Dataset entries:
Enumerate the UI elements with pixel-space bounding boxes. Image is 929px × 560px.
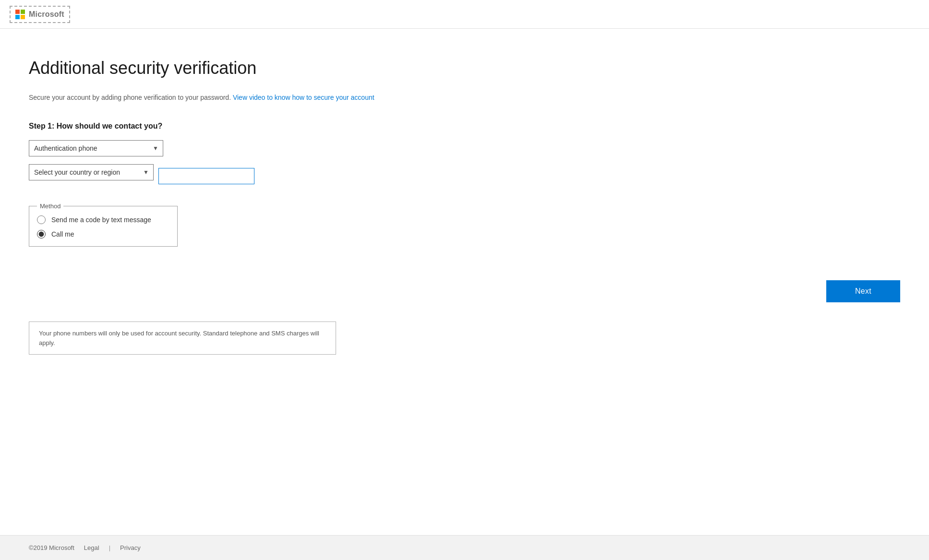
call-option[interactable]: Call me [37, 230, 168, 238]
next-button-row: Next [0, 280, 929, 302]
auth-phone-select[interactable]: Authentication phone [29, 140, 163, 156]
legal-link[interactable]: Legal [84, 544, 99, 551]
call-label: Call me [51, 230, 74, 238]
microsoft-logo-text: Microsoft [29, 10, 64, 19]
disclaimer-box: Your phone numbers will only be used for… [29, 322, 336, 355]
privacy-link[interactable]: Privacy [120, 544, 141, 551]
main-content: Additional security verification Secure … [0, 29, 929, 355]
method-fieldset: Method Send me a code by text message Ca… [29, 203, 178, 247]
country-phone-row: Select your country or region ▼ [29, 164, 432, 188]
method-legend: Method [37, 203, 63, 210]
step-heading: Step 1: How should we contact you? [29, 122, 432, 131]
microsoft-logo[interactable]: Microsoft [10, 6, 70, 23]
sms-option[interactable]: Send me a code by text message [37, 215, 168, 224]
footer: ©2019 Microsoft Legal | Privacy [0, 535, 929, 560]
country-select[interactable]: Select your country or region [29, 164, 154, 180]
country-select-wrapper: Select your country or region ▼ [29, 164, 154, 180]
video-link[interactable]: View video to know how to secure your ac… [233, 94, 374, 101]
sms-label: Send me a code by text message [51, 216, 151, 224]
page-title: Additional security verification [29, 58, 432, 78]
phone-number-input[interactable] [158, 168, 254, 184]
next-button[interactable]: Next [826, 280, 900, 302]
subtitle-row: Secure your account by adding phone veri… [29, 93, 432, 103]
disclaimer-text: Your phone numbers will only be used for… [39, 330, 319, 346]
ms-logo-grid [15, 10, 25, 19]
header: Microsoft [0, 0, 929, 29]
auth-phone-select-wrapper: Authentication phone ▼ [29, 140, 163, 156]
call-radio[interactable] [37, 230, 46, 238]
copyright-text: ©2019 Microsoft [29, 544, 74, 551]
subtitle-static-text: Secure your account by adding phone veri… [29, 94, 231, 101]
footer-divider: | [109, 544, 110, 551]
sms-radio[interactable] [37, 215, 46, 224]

TASK DIRECTIONS:
Your reply is to be the number of lines above in which the word "Microsoft" appears, and nothing else.

RESULT FOR THIS EXERCISE:
5